My guacamole recipe calls for three ripe avocados, diced into ½ inch pieces. While I started off dicing my avocados by hand, I needed to make quite a few batches of guacamole during my testing process, and this prep step quickly became tedious. In search of a faster way to dice or partially mash the fruit, I combed through the test kitchen utensil drawers, attacking my avocados with a potato masher, a large spoon, and a pastry cutter, but none produced satisfactory results. Finally, I came across a tool that did the trick: A wire rack. Here’s how the method works.

1. Place a wire rack (the kind that has the wires running perpendicular to each other, forming a grid) over a large bowl.

2. Cut your avocados in half and remove the pit. Leave the skin on.

3. Place the avocado, flesh side down, atop the wire rack. Place a flat hand atop the avocado’s skin and gently but firmly press the avocado through the rack to dice.

The Best Way to Mash Avocados

Now that you’ve got a bowl full of perfectly-diced avocado, it’s time to mash. In the test kitchen, there was no consensus on what makes for the perfect guacamole texture: When I set out different versions of the dip, some of my colleagues pounced on a thick and chunky mash, while others argued passionately for the merits of a creamy, smooth consistency. 

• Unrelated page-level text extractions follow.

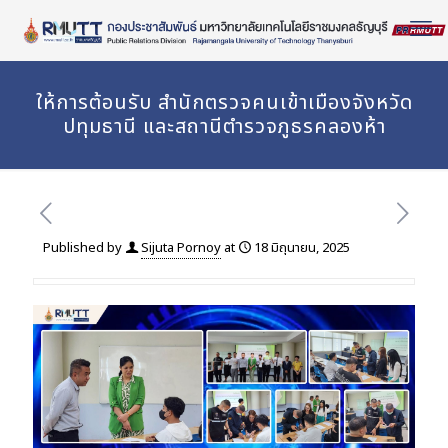
Skip
to
Content
ให้การต้อนรับ สำนักตรวจคนเข้าเมืองจังหวัด
ปทุมธานี และสถานีตำรวจภูธรคลองห้า
Published by
Sijuta Pornoy
at
18 มิถุนายน, 2025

My solution? A peaceful compromise: A creamy base with chunks scattered throughout. To achieve this texture, I needed a specific tool that would cut through the avocado but not break it down too much. Enter: a whisk.

What makes a whisk an ideal guacamole implement? Unlike rubber spatulas, wooden spoons, and potato mashers, which are all too flat, a whisk has a rounded top where the wires meet, which mashes the avocado efficiently. Moreover, the gaps between the wires along the body allow most of the avocado chunks to remain whole during mixing, and the rounded shape conforms to the bowl. 

With just a couple of quick turns of the whisk, I had it: A guacamole with the perfect ratio of chunks to mash, in record time.